• The problem
Copy, exactly and without additions, every line in the records below from the one holding "REJESTRACJA WINNICY #2" through the one holding "Przegląd przepisów", both ends included.

• Provided information
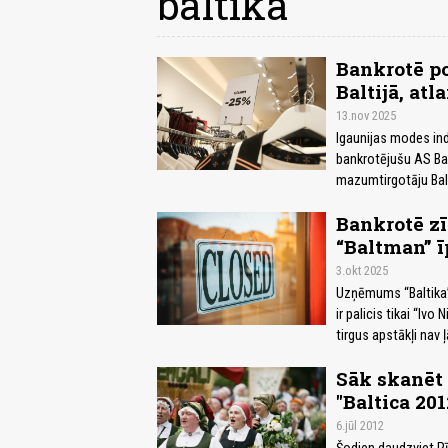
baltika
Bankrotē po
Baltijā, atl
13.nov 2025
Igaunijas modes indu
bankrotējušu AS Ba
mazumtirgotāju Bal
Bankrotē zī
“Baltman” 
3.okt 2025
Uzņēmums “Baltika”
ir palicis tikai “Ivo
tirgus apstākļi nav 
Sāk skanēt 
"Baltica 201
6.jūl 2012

* * *

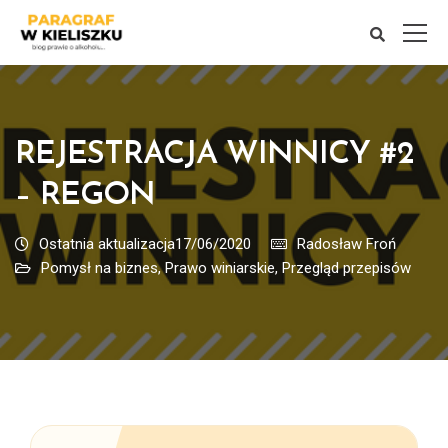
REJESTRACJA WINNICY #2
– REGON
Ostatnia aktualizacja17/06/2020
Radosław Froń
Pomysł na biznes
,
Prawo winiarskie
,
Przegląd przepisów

• Solution to this task
REJESTRACJA WINNICY #2
– REGON
Ostatnia aktualizacja17/06/2020
Radosław Froń
Pomysł na biznes
,
Prawo winiarskie
,
Przegląd przepisów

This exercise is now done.